- St. Elmo’s Fire, screenshot
We know that Americans have accumulated an astounding $1.2 trillion in student debt, and we know that $85 billion of that debt is past due.
We know that the average head of household under 40 spends more a month on student loan payments (around $404) than the average college-educated family spends on groceries every month.
The question is how this situation got so bad, and why the debt keeps piling up higher and higher.
The answer is pretty simple: While the cost of college education has skyrocketed, state governments are doing dramatically less to help residents foot the bill – and that goes back way before the topic garnered a bunch of attention during the Great Recession. It goes back to the 1980s.
A mismatch has emerged
“[Students are] put in a position where its an investment you have to make,” said Reid Setzer, a policy analyst at D.C. based group, Young Invincibles (YI). “But that hasn’t been matched by public support.”
On the cost side, tuition at private colleges surged an average of 44% from 1993 to 2013. At public institutions it jumped 79% during the same period.
You’ll note that part of that period includes the Great Recession – a time when states slashed budgets to make up for collapsing tax revenue. Like everything else, higher education was hit hard by these cuts.
From 2000 to 2010, public higher education funding (that’s on the state and local level) fell 21% per student, according to the New York Federal Reserve.

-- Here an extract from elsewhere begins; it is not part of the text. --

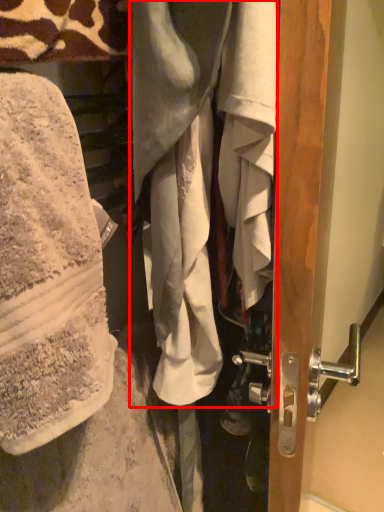 Question: Observing the image, what is the correct spatial positioning of wrap (annotated by the red box) in reference to wrap?

Choices:
 (A) right
 (B) left

Answer: (A) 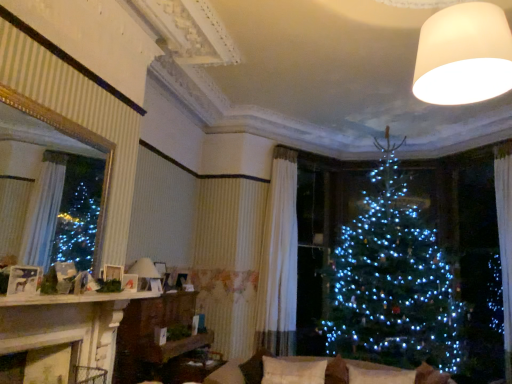 Question: Is point (121, 271) closer or farther from the camera than point (25, 269)?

At the same time, costs rose an average of 33.1% at public institutions.
Meanwhile, federal aid programs like the Pell Grant Program have not kept their awards up with inflation. An award that once covered 75% of in-state tuition now covers less than 30%.
In short: “People don’t want to raise taxes to fund education,” said Setzer.
Over the last few years, states have seen their coffers fill up again as the US economy has recovered. But state funding for education has not kept pace with that at all. In fact, state funding for higher-ed remains an average of 23% lower than it was before the recession, state by state.
- NY Fed
It is clear we still have a huge problem here, recession or not.
See, the recession was just a catalyst – it was the event that created a storm of millions of unemployed who were suddenly unable to pay their loans, and millions of students who had indebted themselves to go to college and then graduated into an employment wasteland.
But this whole mess is bigger than that.
What we’re witnessing, according to some in the world of high-education, is an ideological shift – one that is putting our entire educational system at risk.
In June, F. King Alexander, the President of the Louisiana State University testified before the US Senate about what he said was the “greatest challenge facing public higher education today…the continual decline of state appropriations.”
It wasn’t always this way
See this under-funding didn’t start in 2000, or even in the 1990s.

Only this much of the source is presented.